The film also received two nominations at the 21st Saturn Awards: Best Science Fiction Film and Best Supporting Actor (a posthumous nomination for Raul Julia).

==Other media==
===Comic book===
A one-shot comic book adaptation of the film, titled Street Fighter: The Battle for Shadaloo, was published by DC Comics in 1995. The comic was drawn by Nick J. Napolitano and written by Mike McAvennie. A Japanese one-shot manga adaptation by Takayuki Sakai was also published in the June 1995 issue of CoroCoro Comics Special.

===Video games===
Two video games based on the film were produced. The first was a coin-operated arcade game titled Street Fighter: The Movie, produced by American developer Incredible Technologies and distributed by Capcom. The second was a home video game developed by Capcom also titled Street Fighter: The Movie, released for the PlayStation and Sega Saturn.

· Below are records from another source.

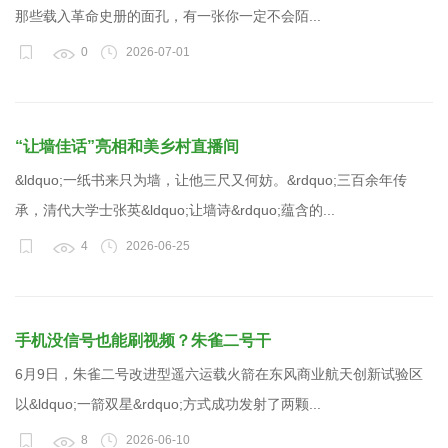
那些载入革命史册的面孔，有一张你一定不会陌...
0
2026-07-01
“让墙佳话”亮相和美乡村直播间
&ldquo;一纸书来只为墙，让他三尺又何妨。&rdquo;三百余年传
承，清代大学士张英&ldquo;让墙诗&rdquo;蕴含的...
4
2026-06-25
手机没信号也能刷视频？朱雀二号干
6月9日，朱雀二号改进型遥六运载火箭在东风商业航天创新试验区
以&ldquo;一箭双星&rdquo;方式成功发射了两颗...
8
2026-06-10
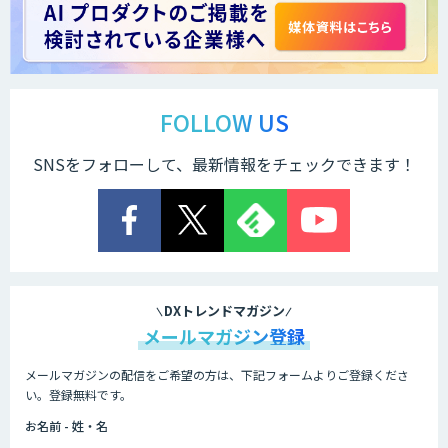
生成AI研修サービス「CCAL研修」
伴走型でAI活用を定着させる「生成AIブ
ートキャンプ」
FOLLOW US
SNSをフォローして、最新情報をチェックできます！
AIガイドライン策定コンサルティング
SAMURAI YOSHINA
DXトレンドマガジン
メールマガジン登録
メールマガジンの配信をご希望の方は、下記フォームよりご登録くださ
AI Worker
い。登録無料です。
お名前 - 姓・名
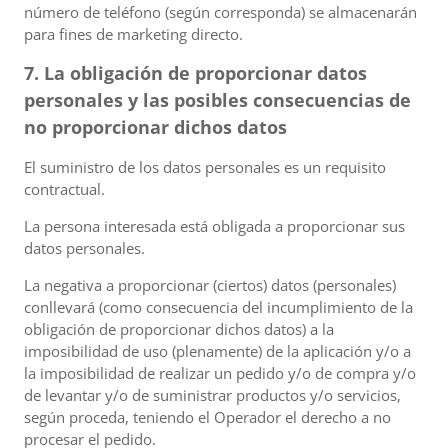
número de teléfono (según corresponda) se almacenarán
para fines de marketing directo.
7. La obligación de proporcionar datos
personales y las posibles consecuencias de
no proporcionar dichos datos
El suministro de los datos personales es un requisito
contractual.
La persona interesada está obligada a proporcionar sus
datos personales.
La negativa a proporcionar (ciertos) datos (personales)
conllevará (como consecuencia del incumplimiento de la
obligación de proporcionar dichos datos) a la
imposibilidad de uso (plenamente) de la aplicación y/o a
la imposibilidad de realizar un pedido y/o de compra y/o
de levantar y/o de suministrar productos y/o servicios,
según proceda, teniendo el Operador el derecho a no
procesar el pedido.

Despite sharing the same title, neither game is a port of the other, although they both used the same digitized footage of the film's cast posing as the characters in each game. Capcom also announced that an "enhanced port" was being created for the Sega 32X by their newly formed USA research and development department. This version was never released.

==Franchise==
===Cancelled sequel===
By 2003, plans were being made for a sequel, Street Fighter II. Rumored cast members included Van Damme, Dolph Lundgren and Holly Valance. The project never materialized.

===Television series===

Many plot elements of the film, such as Blanka/Charlie's identity, Chun Li's role as a journalist reporter, Ryu & Ken's roles as con-artists, Dhalsim's role as a scientist, Zangief's role as Bison's muscle and Sagat's role as a crime boss were reused in the American-produced 1995 Street Fighter animated series, which combined story aspects of the film with those in the games such as Super Street Fighter II Turbo, Street Fighter Alpha 2 and Final Fight. Both Dan Hibiki and Gen were the only street fighters to be cut out of the show.

===Spin-off===

In 2009, 20th Century Fox released Street Fighter: The Legend of Chun-Li, to worse reception than the original.

===Web series===

In 2014, Street Fighter: Assassin's Fist was released in both television series and movie format to YouTube, focusing on Ryu (Mike Moh) and Ken Masters (Christian Howard)'s training under Gouken (Akira Koieyama), as well as Gouken's troubled relationship with his brother Akuma (Gaku Space) over the Dark Hadou. The series was met with widespread acclaim.

===Reboot===

On April 3, 2023, it was reported that Legendary Entertainment had acquired the film rights to the Street Fighter games and had begun work on a new live-action film. Originally set for release on March 20, 2026, by Sony Pictures Releasing, the film was removed from the release schedule and delayed indefinitely in March 2025. In September 2025, it was given a new date of October 16, 2026, with Paramount Pictures taking over as distributor following the closure of a new agreement with Legendary.